Y otros 30 años después, en 2019, las juventudes de la CUP, los valerosos chicos de Arran, se presentaron de noche, armados con martillos y escoplos, en Quatre Camins y Punta Targa, y concienzudamente borraron de los monolitos los nombres de los caídos.
Y luego se jactaron de su hazaña.
¿Por qué, me pregunto, un gesto tan bajo, tan vil y tan revelador del odio que el nacionalismo ha alentado en el cerebro de mosquito de sus juventudes? Se me ocurre que esos nombres y apellidos de los caídos del Tercio de Montserrat son tan inconfundiblemente catalanes que contradicen la tesis de la seudohistoriografía que se enseña en las escuelas y universidades catalanas de que la Guerra Civil la libró el fascismo, o sea España, contra Cataluña. Era preciso borrar los nombres, demasiado reveladores, de aquellos desdichados combatientes.
Se me ocurre que esta actuación de las juventudes nacionalistas financiadas y alentadas por nuestro Govern encuentra su fiel imagen especular en la iniciativa del alcalde de Madrid en el cementerio de la Almudena; allí ha hecho retirar una placa “En memoria y reconocimiento a las cerca de 3.000 personas ejecutadas e inhumadas en esta necrópolis entre abril de 1939 y febrero de 1944”, y las placas de mármol con los nombres de los fusilados contra los muros de ese cementerio en la primera posguerra. El pasado se borra, claro está, en nombre de la paz, de la reconciliación, etc.

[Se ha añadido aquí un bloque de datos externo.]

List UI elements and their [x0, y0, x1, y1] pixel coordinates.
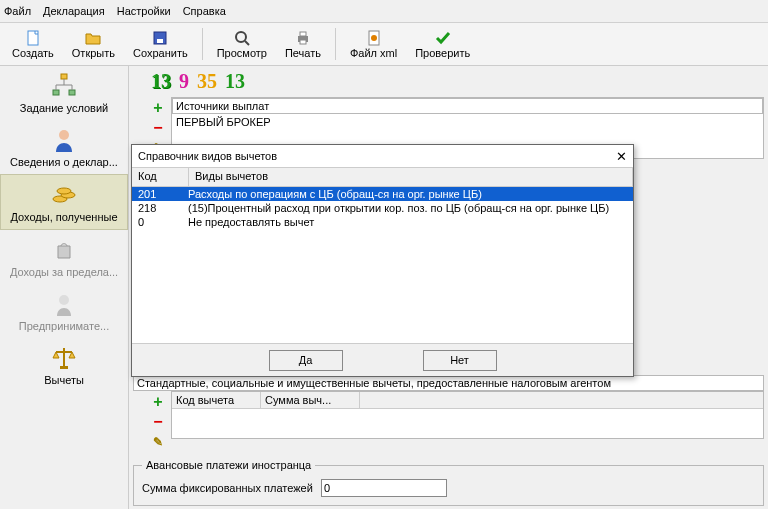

La intención de estas acciones impías no pretende tanto profanar los cementerios y mear sobre la tumba del adversario caído, como negar la verdad de lo que sucedió para reescribirla a gusto con mentiras útiles. Se ignora de momento cuál será la próxima mentira que nos contarán, ya que, según hemos visto, no solo el futuro es imprevisible, también el pasado lo es.